**Task**
Emit the data below verbatim, stripping out any pictures.

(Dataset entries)
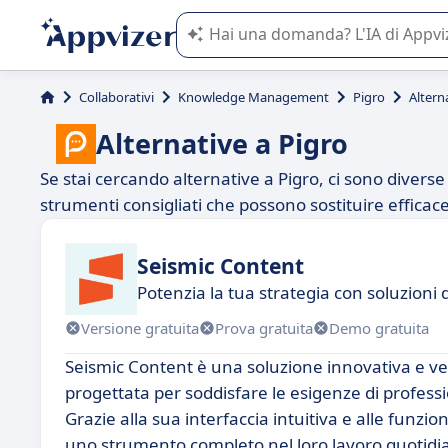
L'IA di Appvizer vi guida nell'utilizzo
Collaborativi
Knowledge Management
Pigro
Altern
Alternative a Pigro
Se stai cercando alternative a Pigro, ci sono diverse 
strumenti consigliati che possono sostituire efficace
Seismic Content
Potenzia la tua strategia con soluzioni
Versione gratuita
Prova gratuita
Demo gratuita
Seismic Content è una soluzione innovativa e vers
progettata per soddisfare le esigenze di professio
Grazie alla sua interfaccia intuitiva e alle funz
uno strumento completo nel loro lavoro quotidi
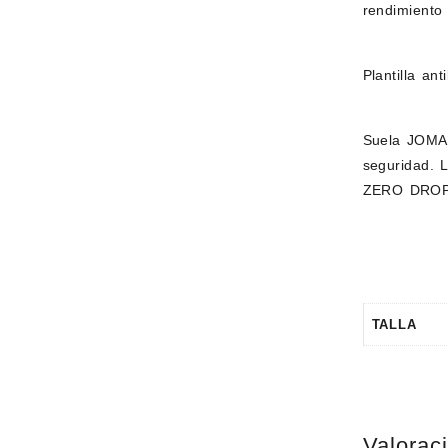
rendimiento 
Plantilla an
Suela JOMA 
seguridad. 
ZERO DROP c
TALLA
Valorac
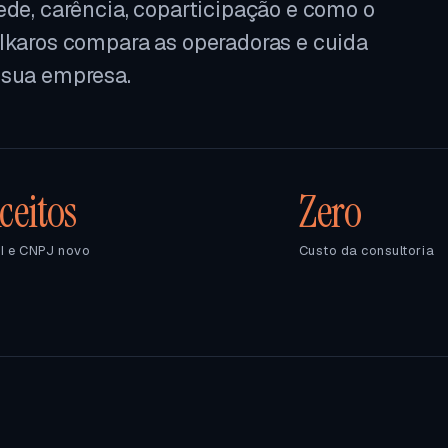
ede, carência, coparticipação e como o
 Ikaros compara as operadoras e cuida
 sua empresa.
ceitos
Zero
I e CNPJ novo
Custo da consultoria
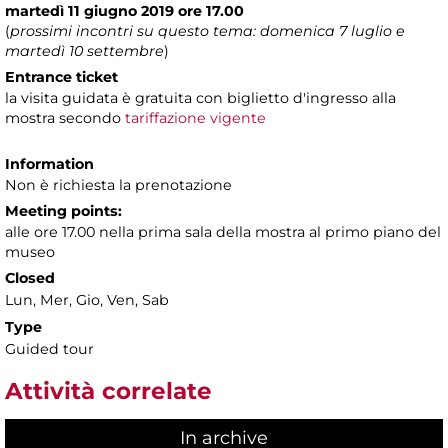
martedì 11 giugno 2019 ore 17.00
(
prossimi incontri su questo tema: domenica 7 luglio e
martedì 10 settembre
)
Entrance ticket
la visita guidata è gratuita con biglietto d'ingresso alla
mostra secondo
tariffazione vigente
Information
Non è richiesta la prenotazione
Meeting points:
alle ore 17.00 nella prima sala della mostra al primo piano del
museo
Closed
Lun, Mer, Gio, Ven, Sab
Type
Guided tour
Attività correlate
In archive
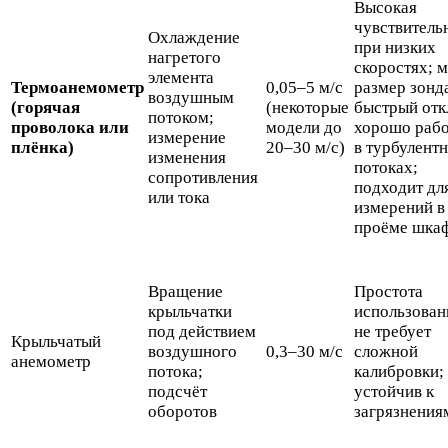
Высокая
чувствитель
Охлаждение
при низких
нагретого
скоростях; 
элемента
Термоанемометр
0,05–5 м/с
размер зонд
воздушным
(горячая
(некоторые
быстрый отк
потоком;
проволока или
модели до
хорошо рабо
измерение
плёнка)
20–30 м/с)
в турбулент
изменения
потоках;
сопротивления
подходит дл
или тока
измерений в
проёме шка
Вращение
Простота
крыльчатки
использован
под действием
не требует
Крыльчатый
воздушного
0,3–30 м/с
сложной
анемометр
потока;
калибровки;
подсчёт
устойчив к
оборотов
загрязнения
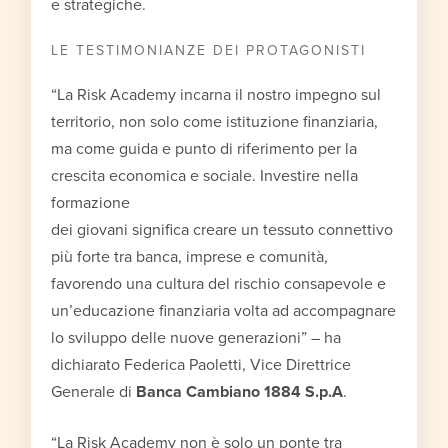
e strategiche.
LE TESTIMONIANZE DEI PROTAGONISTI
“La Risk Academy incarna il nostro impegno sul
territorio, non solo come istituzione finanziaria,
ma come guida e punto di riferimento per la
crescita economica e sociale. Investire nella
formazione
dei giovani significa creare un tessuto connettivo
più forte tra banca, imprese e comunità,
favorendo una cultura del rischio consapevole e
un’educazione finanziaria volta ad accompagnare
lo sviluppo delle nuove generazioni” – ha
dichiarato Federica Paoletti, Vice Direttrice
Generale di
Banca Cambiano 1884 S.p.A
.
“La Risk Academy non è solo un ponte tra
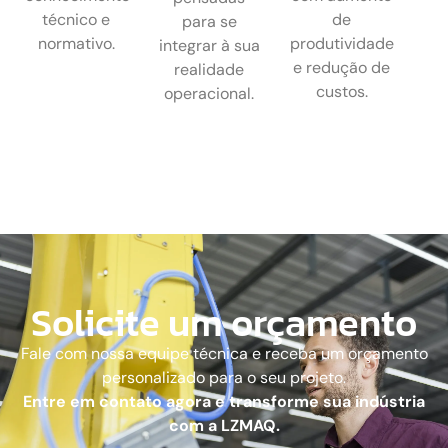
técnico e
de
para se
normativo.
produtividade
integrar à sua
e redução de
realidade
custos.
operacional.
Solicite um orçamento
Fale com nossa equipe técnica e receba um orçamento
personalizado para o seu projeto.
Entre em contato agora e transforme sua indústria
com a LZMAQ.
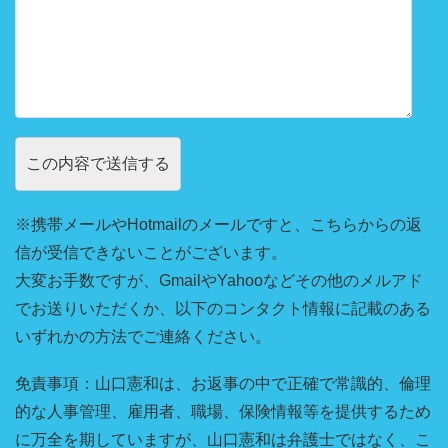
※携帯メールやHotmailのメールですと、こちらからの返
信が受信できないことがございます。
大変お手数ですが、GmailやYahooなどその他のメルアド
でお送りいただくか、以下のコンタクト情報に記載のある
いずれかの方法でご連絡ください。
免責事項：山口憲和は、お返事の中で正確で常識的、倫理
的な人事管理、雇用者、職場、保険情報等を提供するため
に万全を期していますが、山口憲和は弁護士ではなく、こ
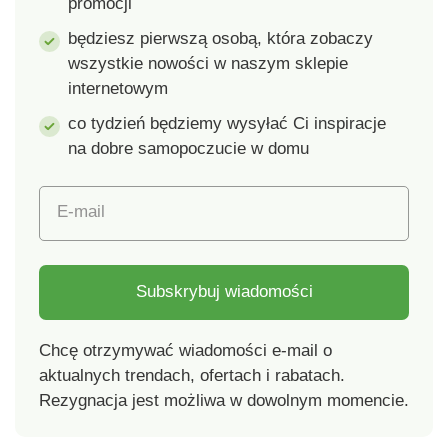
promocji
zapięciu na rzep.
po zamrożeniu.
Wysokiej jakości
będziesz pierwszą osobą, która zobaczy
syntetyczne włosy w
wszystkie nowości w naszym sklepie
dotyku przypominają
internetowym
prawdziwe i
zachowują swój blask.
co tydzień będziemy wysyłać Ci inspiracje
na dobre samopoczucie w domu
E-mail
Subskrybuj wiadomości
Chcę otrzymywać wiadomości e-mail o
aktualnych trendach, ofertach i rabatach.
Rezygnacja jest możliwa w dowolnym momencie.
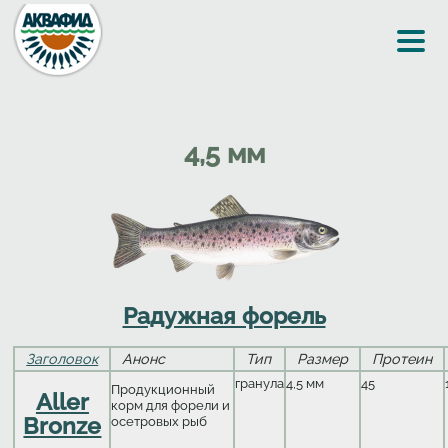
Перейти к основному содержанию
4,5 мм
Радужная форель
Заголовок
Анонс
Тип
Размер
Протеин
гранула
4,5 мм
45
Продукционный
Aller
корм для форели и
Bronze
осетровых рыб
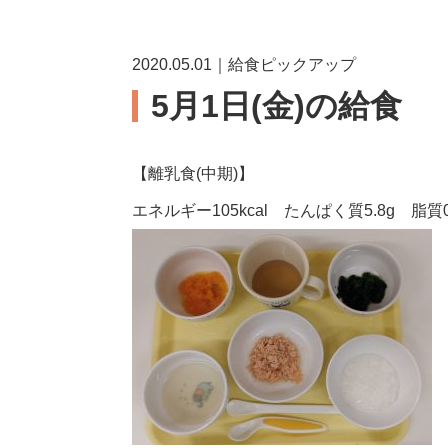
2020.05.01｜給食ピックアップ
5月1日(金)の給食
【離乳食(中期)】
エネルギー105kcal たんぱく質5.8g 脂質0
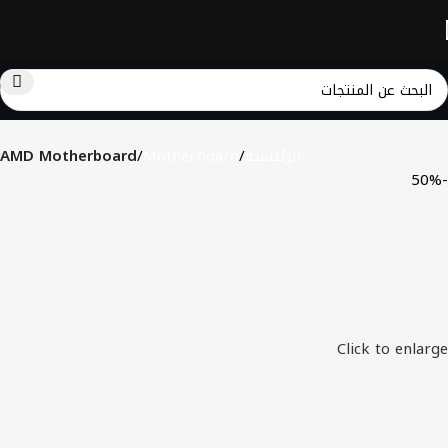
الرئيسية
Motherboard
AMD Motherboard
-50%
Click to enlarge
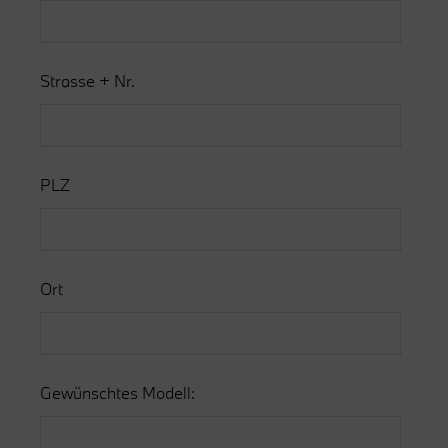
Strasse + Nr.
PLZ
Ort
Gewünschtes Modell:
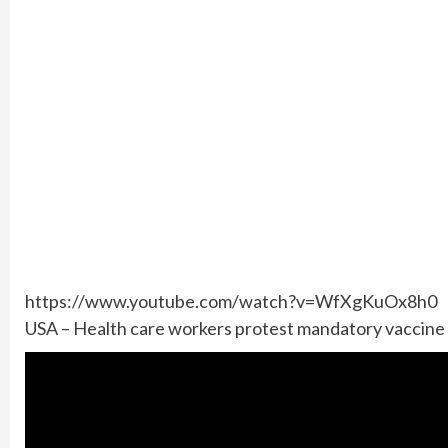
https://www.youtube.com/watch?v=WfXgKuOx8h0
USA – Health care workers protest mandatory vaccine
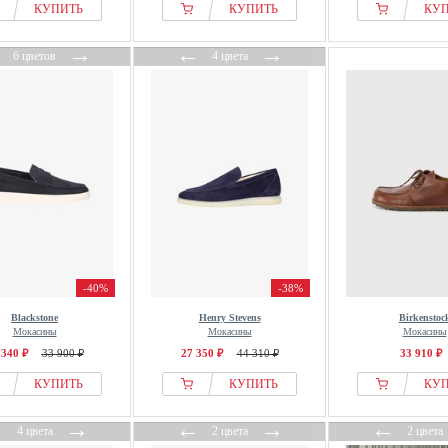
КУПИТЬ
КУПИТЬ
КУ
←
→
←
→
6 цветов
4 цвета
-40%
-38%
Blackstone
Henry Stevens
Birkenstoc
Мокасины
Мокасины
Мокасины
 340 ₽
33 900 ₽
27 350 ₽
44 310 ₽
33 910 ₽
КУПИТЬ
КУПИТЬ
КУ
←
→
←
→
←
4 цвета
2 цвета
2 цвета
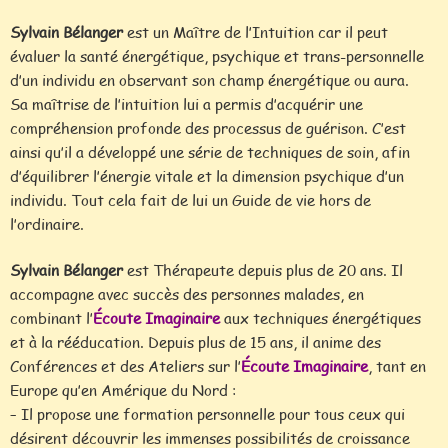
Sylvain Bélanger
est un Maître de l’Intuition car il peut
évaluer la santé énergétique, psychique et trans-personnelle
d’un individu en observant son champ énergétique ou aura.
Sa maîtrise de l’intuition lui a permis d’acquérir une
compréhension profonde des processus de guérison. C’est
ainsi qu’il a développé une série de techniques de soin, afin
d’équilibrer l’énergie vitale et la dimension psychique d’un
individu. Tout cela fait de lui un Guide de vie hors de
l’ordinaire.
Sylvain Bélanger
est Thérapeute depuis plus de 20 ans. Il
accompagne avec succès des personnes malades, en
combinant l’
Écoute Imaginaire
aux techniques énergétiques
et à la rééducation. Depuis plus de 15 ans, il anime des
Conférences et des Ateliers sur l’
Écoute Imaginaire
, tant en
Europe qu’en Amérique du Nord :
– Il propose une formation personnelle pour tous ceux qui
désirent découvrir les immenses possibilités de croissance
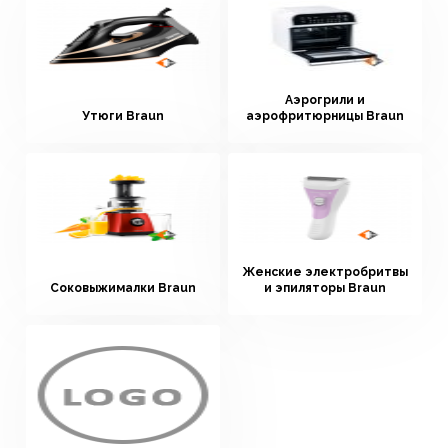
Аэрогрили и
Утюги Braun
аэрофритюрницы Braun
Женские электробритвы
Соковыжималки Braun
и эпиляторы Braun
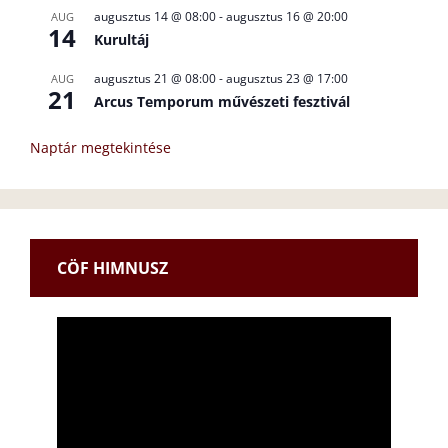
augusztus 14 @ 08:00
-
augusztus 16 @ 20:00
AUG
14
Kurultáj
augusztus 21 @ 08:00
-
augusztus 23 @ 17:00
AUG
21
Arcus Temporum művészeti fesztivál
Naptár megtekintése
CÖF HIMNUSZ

**Expected answer**
L'IA di Appvizer vi guida nell'utilizzo
Collaborativi
Knowledge Management
Pigro
Altern
Alternative a Pigro
Se stai cercando alternative a Pigro, ci sono diverse 
strumenti consigliati che possono sostituire efficace
Seismic Content
Potenzia la tua strategia con soluzioni
Versione gratuita
Prova gratuita
Demo gratuita
Seismic Content è una soluzione innovativa e vers
progettata per soddisfare le esigenze di professio
Grazie alla sua interfaccia intuitiva e alle funz
uno strumento completo nel loro lavoro quotidi
rendimiento 
Plantilla an
Suela JOMA 
seguridad. 
ZERO DROP c
TALLA
Valorac
ede, carência, coparticipação e como o
 Ikaros compara as operadoras e cuida
 sua empresa.
ceitos
Zero
I e CNPJ novo
Custo da consultoria
martedì 11 giugno 2019 ore 17.00
(
prossimi incontri su questo tema: domenica 7 luglio e
martedì 10 settembre
)
Entrance ticket
la visita guidata è gratuita con biglietto d'ingresso alla
mostra secondo
tariffazione vigente
Information
Non è richiesta la prenotazione
Meeting points:
alle ore 17.00 nella prima sala della mostra al primo piano del
museo
Closed
Lun, Mer, Gio, Ven, Sab
Type
Guided tour
Attività correlate
In archive
Высокая
чувствитель
Охлаждение
при низких
нагретого
скоростях; 
элемента
Термоанемометр
0,05–5 м/с
размер зонд
воздушным
(горячая
(некоторые
быстрый отк
потоком;
проволока или
модели до
хорошо рабо
измерение
плёнка)
20–30 м/с)
в турбулент
изменения
потоках;
сопротивления
подходит дл
или тока
измерений в
проёме шка
Вращение
Простота
крыльчатки
использован
под действием
не требует
Крыльчатый
воздушного
0,3–30 м/с
сложной
анемометр
потока;
калибровки;
подсчёт
устойчив к
оборотов
загрязнения
e strategiche.
LE TESTIMONIANZE DEI PROTAGONISTI
“La Risk Academy incarna il nostro impegno sul
territorio, non solo come istituzione finanziaria,
ma come guida e punto di riferimento per la
crescita economica e sociale. Investire nella
formazione
dei giovani significa creare un tessuto connettivo
più forte tra banca, imprese e comunità,
favorendo una cultura del rischio consapevole e
un’educazione finanziaria volta ad accompagnare
lo sviluppo delle nuove generazioni” – ha
dichiarato Federica Paoletti, Vice Direttrice
Generale di
Banca Cambiano 1884 S.p.A
.
“La Risk Academy non è solo un ponte tra
técnico e
de
para se
normativo.
produtividade
integrar à sua
e redução de
realidade
custos.
operacional.
Solicite um orçamento
Fale com nossa equipe técnica e receba um orçamento
personalizado para o seu projeto.
Entre em contato agora e transforme sua indústria
com a LZMAQ.
※携帯メールやHotmailのメールですと、こちらからの返
信が受信できないことがございます。
大変お手数ですが、GmailやYahooなどその他のメルアド
でお送りいただくか、以下のコンタクト情報に記載のある
いずれかの方法でご連絡ください。
免責事項：山口憲和は、お返事の中で正確で常識的、倫理
的な人事管理、雇用者、職場、保険情報等を提供するため
に万全を期していますが、山口憲和は弁護士ではなく、こ
promocji
zapięciu na rzep.
po zamrożeniu.
Wysokiej jakości
będziesz pierwszą osobą, która zobaczy
syntetyczne włosy w
wszystkie nowości w naszym sklepie
dotyku przypominają
internetowym
prawdziwe i
zachowują swój blask.
co tydzień będziemy wysyłać Ci inspiracje
na dobre samopoczucie w domu
E-mail
Subskrybuj wiadomości
Chcę otrzymywać wiadomości e-mail o
aktualnych trendach, ofertach i rabatach.
Rezygnacja jest możliwa w dowolnym momencie.
Перейти к основному содержанию
4,5 мм
Радужная форель
Заголовок
Анонс
Тип
Размер
Протеин
гранула
4,5 мм
45
Продукционный
Aller
корм для форели и
Bronze
осетровых рыб
2020.05.01｜給食ピックアップ
5月1日(金)の給食
【離乳食(中期)】
エネルギー105kcal たんぱく質5.8g 脂質0
الرئيسية
Motherboard
AMD Motherboard
-50%
Click to enlarge
Strasse + Nr.
PLZ
Ort
Gewünschtes Modell:
https://www.youtube.com/watch?v=WfXgKuOx8h0
USA – Health care workers protest mandatory vaccine
КУПИТЬ
КУПИТЬ
КУ
←
→
←
→
6 цветов
4 цвета
-40%
-38%
Blackstone
Henry Stevens
Birkenstoc
Мокасины
Мокасины
Мокасины
 340 ₽
33 900 ₽
27 350 ₽
44 310 ₽
33 910 ₽
КУПИТЬ
КУПИТЬ
КУ
←
→
←
→
←
4 цвета
2 цвета
2 цвета
Sylvain Bélanger
est un Maître de l’Intuition car il peut
évaluer la santé énergétique, psychique et trans-personnelle
d’un individu en observant son champ énergétique ou aura.
Sa maîtrise de l’intuition lui a permis d’acquérir une
compréhension profonde des processus de guérison. C’est
ainsi qu’il a développé une série de techniques de soin, afin
d’équilibrer l’énergie vitale et la dimension psychique d’un
individu. Tout cela fait de lui un Guide de vie hors de
l’ordinaire.
Sylvain Bélanger
est Thérapeute depuis plus de 20 ans. Il
accompagne avec succès des personnes malades, en
combinant l’
Écoute Imaginaire
aux techniques énergétiques
et à la rééducation. Depuis plus de 15 ans, il anime des
Conférences et des Ateliers sur l’
Écoute Imaginaire
, tant en
Europe qu’en Amérique du Nord :
– Il propose une formation personnelle pour tous ceux qui
désirent découvrir les immenses possibilités de croissance
Аэрогрили и
Утюги Braun
аэрофритюрницы Braun
Женские электробритвы
Соковыжималки Braun
и эпиляторы Braun
augusztus 14 @ 08:00
-
augusztus 16 @ 20:00
AUG
14
Kurultáj
augusztus 21 @ 08:00
-
augusztus 23 @ 17:00
AUG
21
Arcus Temporum művészeti fesztivál
Naptár megtekintése
CÖF HIMNUSZ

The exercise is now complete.